-- Opening Marker --
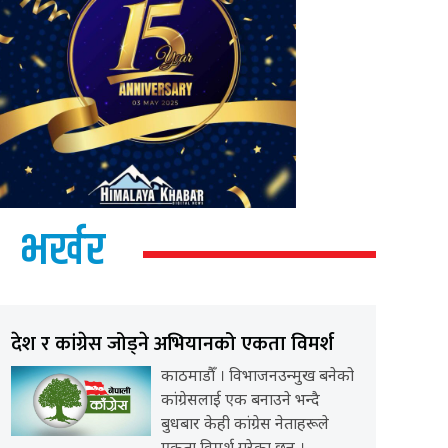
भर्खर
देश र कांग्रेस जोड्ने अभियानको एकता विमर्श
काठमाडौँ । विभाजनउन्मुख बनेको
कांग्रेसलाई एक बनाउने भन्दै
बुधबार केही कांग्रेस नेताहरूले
-- Closing Marker --
-- Opening Marker --
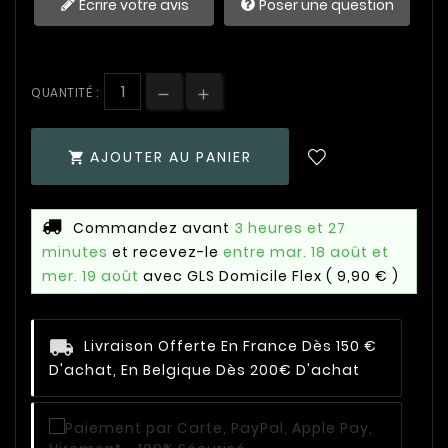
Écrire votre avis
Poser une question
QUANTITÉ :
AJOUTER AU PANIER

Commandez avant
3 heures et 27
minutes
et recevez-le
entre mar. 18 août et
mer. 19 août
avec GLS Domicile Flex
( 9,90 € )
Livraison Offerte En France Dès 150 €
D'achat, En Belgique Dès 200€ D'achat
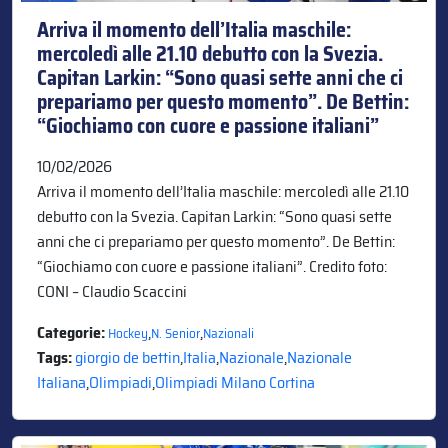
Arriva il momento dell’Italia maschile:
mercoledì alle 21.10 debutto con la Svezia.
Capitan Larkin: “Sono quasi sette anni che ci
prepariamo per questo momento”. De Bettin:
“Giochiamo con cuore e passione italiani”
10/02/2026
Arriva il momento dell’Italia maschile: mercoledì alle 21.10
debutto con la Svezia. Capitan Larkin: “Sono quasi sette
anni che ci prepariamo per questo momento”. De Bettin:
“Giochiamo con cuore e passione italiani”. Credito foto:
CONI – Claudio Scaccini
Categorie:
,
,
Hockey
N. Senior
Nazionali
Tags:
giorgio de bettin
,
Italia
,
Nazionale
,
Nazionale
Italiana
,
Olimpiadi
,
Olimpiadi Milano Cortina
-- Closing Marker --
-- Opening Marker --
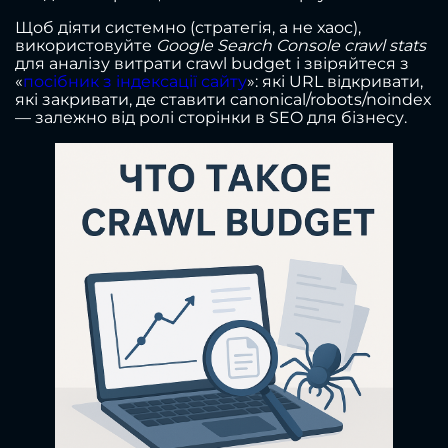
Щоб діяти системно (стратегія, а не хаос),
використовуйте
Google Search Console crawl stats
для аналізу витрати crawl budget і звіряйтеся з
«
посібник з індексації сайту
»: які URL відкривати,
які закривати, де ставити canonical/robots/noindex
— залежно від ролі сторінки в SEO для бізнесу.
-- Closing Marker --
Problem details: Using the data above, print exactly the lines from the line that contains "काठमाडौँ । विभाजनउन्मुख बनेको" through the line that contains "बुधबार केही कांग्रेस नेताहरूले", with both included.

Your solution:
काठमाडौँ । विभाजनउन्मुख बनेको
कांग्रेसलाई एक बनाउने भन्दै
बुधबार केही कांग्रेस नेताहरूले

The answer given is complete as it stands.